● WORK REQUIRED
Could you say how many lines in the records include "Edit"? Please give the number by itself.

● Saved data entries
+++++

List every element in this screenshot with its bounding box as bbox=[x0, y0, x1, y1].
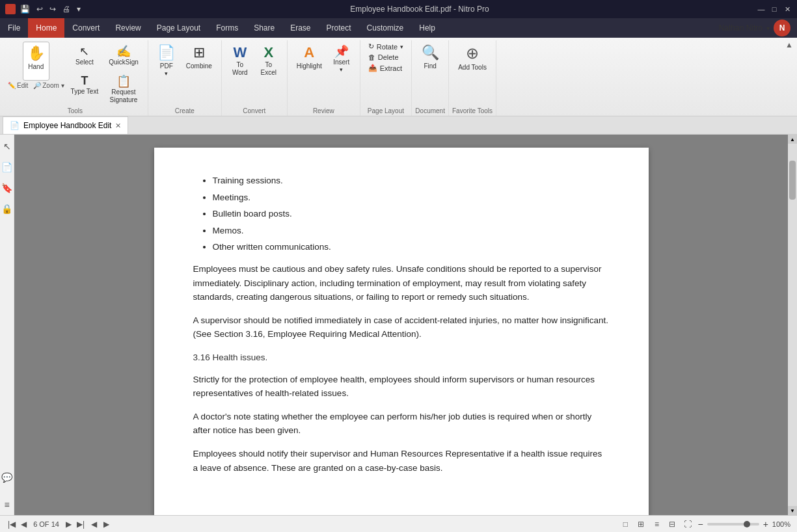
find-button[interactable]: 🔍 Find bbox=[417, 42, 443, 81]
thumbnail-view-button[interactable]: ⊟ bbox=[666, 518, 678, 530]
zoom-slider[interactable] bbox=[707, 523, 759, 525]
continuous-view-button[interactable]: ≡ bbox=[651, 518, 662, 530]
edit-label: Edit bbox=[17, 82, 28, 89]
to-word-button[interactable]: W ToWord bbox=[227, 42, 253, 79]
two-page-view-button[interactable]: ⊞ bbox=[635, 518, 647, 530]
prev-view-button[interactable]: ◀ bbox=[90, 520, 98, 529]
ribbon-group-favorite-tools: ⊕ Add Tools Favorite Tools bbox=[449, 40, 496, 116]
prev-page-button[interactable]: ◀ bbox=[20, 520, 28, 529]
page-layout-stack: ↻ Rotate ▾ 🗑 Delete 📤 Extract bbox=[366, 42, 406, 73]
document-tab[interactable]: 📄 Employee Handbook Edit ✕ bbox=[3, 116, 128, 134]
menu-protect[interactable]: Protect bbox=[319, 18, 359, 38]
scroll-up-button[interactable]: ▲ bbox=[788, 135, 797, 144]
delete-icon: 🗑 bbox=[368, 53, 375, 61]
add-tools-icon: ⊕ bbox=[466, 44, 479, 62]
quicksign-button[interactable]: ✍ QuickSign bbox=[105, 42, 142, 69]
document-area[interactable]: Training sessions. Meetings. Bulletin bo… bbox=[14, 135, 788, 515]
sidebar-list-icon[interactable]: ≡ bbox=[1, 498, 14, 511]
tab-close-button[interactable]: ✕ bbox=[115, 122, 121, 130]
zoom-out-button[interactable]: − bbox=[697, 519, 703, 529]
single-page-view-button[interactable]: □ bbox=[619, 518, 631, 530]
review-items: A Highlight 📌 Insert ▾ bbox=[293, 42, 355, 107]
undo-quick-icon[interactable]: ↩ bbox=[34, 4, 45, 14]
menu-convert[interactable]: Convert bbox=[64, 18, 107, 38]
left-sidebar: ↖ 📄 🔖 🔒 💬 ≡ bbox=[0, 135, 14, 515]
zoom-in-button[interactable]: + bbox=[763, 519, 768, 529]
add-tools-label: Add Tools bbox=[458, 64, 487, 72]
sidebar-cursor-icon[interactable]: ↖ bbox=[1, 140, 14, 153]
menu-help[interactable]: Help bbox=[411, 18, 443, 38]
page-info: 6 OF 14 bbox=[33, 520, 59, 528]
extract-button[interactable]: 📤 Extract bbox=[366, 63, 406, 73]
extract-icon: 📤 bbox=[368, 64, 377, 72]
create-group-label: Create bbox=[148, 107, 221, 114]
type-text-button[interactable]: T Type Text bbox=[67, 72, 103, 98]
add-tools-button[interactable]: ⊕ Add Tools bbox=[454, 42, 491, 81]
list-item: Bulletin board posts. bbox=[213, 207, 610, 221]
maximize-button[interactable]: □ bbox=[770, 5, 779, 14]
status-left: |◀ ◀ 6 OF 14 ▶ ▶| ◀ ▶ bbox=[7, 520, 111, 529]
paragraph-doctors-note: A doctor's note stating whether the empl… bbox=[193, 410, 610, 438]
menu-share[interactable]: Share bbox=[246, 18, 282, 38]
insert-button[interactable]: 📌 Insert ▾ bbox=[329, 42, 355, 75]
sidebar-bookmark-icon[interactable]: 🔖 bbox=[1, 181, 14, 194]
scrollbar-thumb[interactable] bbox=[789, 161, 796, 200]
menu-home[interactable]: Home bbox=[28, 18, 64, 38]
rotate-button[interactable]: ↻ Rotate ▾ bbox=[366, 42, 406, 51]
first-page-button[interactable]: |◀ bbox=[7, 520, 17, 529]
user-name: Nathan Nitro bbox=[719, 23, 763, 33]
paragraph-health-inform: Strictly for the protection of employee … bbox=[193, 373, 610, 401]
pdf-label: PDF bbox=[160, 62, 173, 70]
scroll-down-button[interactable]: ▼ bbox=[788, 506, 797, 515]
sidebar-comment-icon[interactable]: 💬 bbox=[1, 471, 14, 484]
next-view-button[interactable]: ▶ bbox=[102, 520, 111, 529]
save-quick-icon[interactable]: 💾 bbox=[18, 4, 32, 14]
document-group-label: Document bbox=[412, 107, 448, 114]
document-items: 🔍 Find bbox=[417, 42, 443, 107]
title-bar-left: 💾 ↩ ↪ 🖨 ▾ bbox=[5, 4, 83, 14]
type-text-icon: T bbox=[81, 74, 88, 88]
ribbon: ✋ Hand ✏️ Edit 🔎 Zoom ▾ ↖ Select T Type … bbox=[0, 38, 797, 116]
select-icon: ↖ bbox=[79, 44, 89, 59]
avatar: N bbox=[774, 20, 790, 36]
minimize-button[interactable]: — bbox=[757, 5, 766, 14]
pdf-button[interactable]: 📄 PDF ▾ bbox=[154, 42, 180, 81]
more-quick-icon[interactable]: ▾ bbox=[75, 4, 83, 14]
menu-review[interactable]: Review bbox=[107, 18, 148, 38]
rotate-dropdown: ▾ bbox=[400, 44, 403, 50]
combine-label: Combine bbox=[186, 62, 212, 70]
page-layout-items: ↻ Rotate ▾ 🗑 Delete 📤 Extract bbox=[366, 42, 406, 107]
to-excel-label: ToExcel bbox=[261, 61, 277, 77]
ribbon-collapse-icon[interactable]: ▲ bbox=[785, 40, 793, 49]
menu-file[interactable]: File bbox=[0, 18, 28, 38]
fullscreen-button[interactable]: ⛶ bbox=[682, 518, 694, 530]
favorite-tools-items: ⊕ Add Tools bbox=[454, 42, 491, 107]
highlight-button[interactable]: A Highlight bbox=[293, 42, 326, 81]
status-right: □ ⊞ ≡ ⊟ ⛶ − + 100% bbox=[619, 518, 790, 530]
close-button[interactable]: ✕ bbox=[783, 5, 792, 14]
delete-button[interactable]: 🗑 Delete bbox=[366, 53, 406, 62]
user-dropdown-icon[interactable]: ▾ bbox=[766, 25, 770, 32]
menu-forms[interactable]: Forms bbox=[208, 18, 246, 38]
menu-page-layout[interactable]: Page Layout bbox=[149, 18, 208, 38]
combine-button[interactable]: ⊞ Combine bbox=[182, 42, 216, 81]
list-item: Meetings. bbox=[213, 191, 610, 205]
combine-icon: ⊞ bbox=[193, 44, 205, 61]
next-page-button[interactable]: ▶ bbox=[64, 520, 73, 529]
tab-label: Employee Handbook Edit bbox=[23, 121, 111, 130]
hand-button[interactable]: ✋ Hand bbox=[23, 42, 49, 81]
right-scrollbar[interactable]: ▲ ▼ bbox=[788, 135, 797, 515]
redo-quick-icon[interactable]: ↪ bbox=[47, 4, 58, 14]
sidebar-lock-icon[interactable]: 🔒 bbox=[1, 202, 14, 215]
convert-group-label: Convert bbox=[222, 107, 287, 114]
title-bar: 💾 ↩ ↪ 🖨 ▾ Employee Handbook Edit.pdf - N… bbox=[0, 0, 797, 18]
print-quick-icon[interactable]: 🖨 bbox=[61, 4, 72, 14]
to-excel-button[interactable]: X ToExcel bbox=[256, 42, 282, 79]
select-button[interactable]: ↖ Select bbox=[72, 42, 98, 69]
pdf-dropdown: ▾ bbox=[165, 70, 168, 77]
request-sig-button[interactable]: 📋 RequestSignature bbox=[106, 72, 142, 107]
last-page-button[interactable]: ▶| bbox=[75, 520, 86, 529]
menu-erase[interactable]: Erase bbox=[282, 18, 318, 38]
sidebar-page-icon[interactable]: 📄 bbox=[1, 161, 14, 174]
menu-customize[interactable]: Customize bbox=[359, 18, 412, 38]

+++++

● EXERCISE RESPONSE
5